Potosí is one of the saddest and fascinating places you’ll ever experience in Bolivia.
Potosí – Historical Sketch
Touring the City
Just wandering around the center of Potosí is fascinating in itself and will take you past many colonial buildings. While Viceroy Toledo tried to bring order to the city’s layout in 1574, the boom had led to fast and unplanned development which has left Potosí with a less-than-gridiron plan full of small streets with unexpected twists and turns – including the Pasaje de las Siete Vueltas (Seven Turn Passage), off Junín – which adds to the city’s charm. There are lots of beautiful and ornate religious buildings well-worth seeing – during the colonial period there were 32 churches in the city. An active restoration project is permanently going on, organized by the city council and the Spanish Cooperation Agency, but there is a lot of work to do – the city boasts more than 2,000 colonial buildings.
Our tour of the city may well begin in the central plaza as it is surrounded by some of the city’s best buildings. Museo de Santa Teresa, Convento de San Francisco, Torre de la Compañía, Convento de las Monicas, Portal of San Lorenzo, Portal of the Marquis of Otavi, and of course the Casa de la Moneda (see collapsible panel below) are just a few of the recommended sightseeing stops.
Casa de la Moneda (Imperial Mint House)
El Cerro Rico – The Mountain that Eats Men
We have a saying in Potosí:
This is no hyperbole.

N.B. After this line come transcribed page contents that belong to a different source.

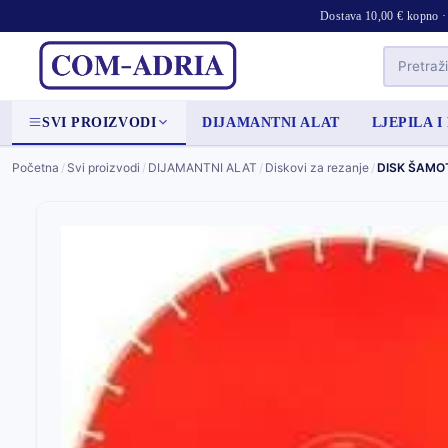
Dostava 10,00 € kopno · 
SVI PROIZVODI
DIJAMANTNI ALAT
LJEPILA I
Početna
/
Svi proizvodi
/
DIJAMANTNI ALAT
/
Diskovi za rezanje
/
DISK ŠAMO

In the 450 years since Spanish Conquistadores started forcing locals to extract silver from the mountain, an estimated 8 million people have died in this one mine. Miners are near the bottom of the social strata but were instrumental in making the city of Potosí one of the richest and most populous in the world in the past and today, support the multi-million US dollar business of our contemporary mineral industry.
Despite –or because of– the shocking conditions, a visit to the mines within Cerro Rico is possibly one of the most eye-opening and rewarding experience of your whole Bolivia trip.
El Cerro Rico – Potosí Mine Tours
About the Nature of our Mine Tours in Potosí
There is a lot of debate that surrounds the (un)ethical and voyeuristic nature of the mine tours in Potosí, let alone the tours’ safety. But for the miners who guide our tours and dozens of others, it is a lifeline that has helped them get out of working the mines and given them the opportunity to live past their 45th birthday.
If you are unsure about the mine being used as a tourist attraction, especially in light of the number of people who have died in the mines over the years, think of the tour as an enlightening and humbling educational experience.
There is a vicious cycle of poverty in Potosi and at this point we are not sure whether tourism truly is hurting or helping the families, but we feel the best way to understand Potosi’s community is to record its underbelly, the daily life of families, and the miners surviving day to day by whatever means necessary. You may then decide for yourself whether the best way to understand the mines is to experience them in person or alternatively, through another of our tours for people who don't like tours.
Please feel free to contact us for more information about our responsible tourism policy.
What to do around Potosí
To/from Tupiza – Welcome to the WWWest
In the southern tip of Bolivia, some 90 km away from the Argentinean border and 256 km south of Potosí, Tupiza feels like a town out of a far west movie.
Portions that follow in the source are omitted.